Violência física é a conduta que ofende a integridade ou saúde corporal da gente. Pode ser reconhecida nos empurrões, roxos, cortes, “apertos”, puxões de cabelo, uso de armas de qualquer espécie, mesmo aquelas que não são armas, mas podem ser usadas covardemente como tal.

A violência psicológica é a conduta que causa dano emocional e diminuição da autoestima, ou que prejudica e perturba o pleno desenvolvimento da gente. Que vise degradar ou controlar nossas ações, comportamentos, crenças e decisões, mediante ameaça, constrangimento, humilhação, manipulação, isolamento, vigilância constante, perseguição contumaz, insulto, chantagem, ridicularizarão, exploração e limitação do direito de ir e vir. Ou ainda qualquer outro meio que nos cause prejuízo à saúde psicológica e à autodeterminação.

Violência sexual é a conduta que constranja a presenciar, a manter ou a participar de relação sexual não desejada, mediante intimidação, ameaça, coação ou uso da força. Que induza a comercializar ou a utilizar, de qualquer modo, a nossa sexualidade, de forma que nos impeça de usar qualquer método contraceptivo ou que nos force ao matrimônio, à gravidez, ao aborto ou à prostituição, mediante coação, chantagem, suborno ou manipulação. Pode-se considerar ainda o que limite ou anule o exercício dos nossos direitos sexuais e reprodutivos.

A violência patrimonial é a conduta que configura retenção, subtração, destruição parcial ou total de objetos, instrumentos de trabalho, documentos pessoais, bens, valores e direitos ou recursos econômicos, incluindo os destinados a satisfazer as nossas necessidades.
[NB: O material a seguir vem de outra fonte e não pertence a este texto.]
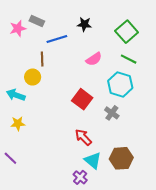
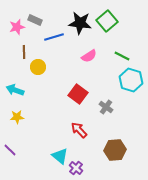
black star: (84, 24) -> (80, 23), size x1.6
green square: (127, 32) -> (107, 21), moved
brown line: (42, 59) -> (24, 52), moved
yellow circle: (33, 77) -> (38, 67), moved
cyan hexagon: (120, 84) -> (131, 80), moved
cyan triangle: (93, 160) -> (60, 156), moved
Aqui também pode-se considerar o controle da nossa vida usando-se de dinheiro, bens ou documentos, ou ainda, a apropriação real e moral daquilo que foi conquistado enquanto casal, em comunhão e sob acordos aparentemente claros, instituídos nessa sociedade.

E a violência moral é aquela conduta que configura calúnia, difamação ou injúria sobre nós.

Escrevi, naturalmente “nós”, “a gente”, sem querer diminuir o fato de que condutas de violência também abatem os homens, principalmente aqueles em situações mais vulneráveis. Ocorre que essa é uma violação normalizada na história das mulheres desde que mundo é mundo, e ocorre independentemente de qualquer situação de vulnerabilidade social ou econômica, o que merece uma atenção especial. A violência é oferecida ao gênero feminino, não importa em que tempos ou condições.

Aceitamos “culturalmente” um abuso aqui e ali por fazermos parte de um gênero historicamente abusado. Feridas ancestrais que até um passado recente eram escrachadas e cruéis, parte do dia a dia de mulher, sem que sequer encontrássemos fórum para a troca da sensação de desconforto, para ser rasa. Hoje conquistamos o direito de questionar, de falar sobre, mas não vamos esquecer que nosso “riacho” corre por estes caminhos, já abertos pelas “águas de sempre”, e que mudar seu ciclo não depende somente de uma decisão no casamento, no relacionamento afetivo, na família de origem e nos ambientes dos quais fazemos parte.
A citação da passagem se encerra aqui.